Clothing tips for Red Stag Hunting in Argentina

two men looking for their hunt

Maybe the single most important item is a good pair of well broken in hunting/hiking boots. Firm ankle support is important due to the uneven terrain so they must be at least ankle-high.

Don’t buy a brand-new pair of boots to come down hunting. Bring yourself a pair of older, broken-in boots if possible. If you are going to buy new ones, get them a couple of months before you plan to hunt and use them a lot during that time to properly break them in good. Nothing ruins your hunt as quickly as bad feet. Some excellent boot brands that we suggest are Kenetrek, Crispi, Zamberland, Asolo, Scarpa, La Sportiva, Lowa, etc.

Without a doubt, a good hunting layer clothing system is the best way to go for a Stag hunt in South America, similar to what you would use for an Elk hunt in the American west.

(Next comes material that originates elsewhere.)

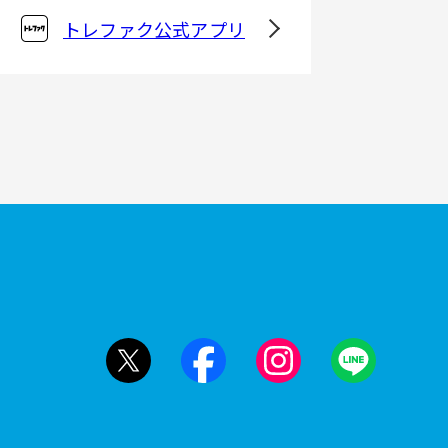
トレファク公式アプリ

For most of the season, a light system works the best; maybe with a few added items, so you can layer, in case of some rougher weather. My personal choices are merino base layer pants and top, a light hunting pants, a slim dawn vest, and a light jacket. In case the weather gets colder, I also carry a medium to heavy hoody dawn jacket in my pack.

I highly recommend bringing good quality, non-bulky items that will fit with no problem in a day pack, so you can shed them out during the day and put them back on later if it gets colder.

For late-season a heavier pants would be better, also the heavy down jacket is a must. For rifle hunts, plain, earth-toned colors will work as well as camo. For archery hunting, I would suggest having at least the uppers in camo, as it helps to break up the human silhouette. Sitka is a personal favorite of mine, but other good brands are Kuiu, First Lite, Under Armor, Onca, Fjall Raven, etc.

Good, packable rain gear is very important as well. While early fall in Patagonia is not usually very wet, some intense showers and even snowfall are possible. 90% of the time that we get inclement weather, you’ll be fine with good light rain pants and jackets, that are easy to store in your pack.  For that 10% of the time that we get really pouring rain and heavy winds, we usually seek shelter or head back to camp before it arrives, and wait it out.

Finally, a comfortable daypack is important, at least large enough to accommodate any clothing you might carry, or shed throughout the day, as well as a water bottle, camera, etc. Light to medium wool socks, a warm beanie, and a pair of light gloves round out what is needed. If you are archery hunting, a facemask of some sort would also be handy.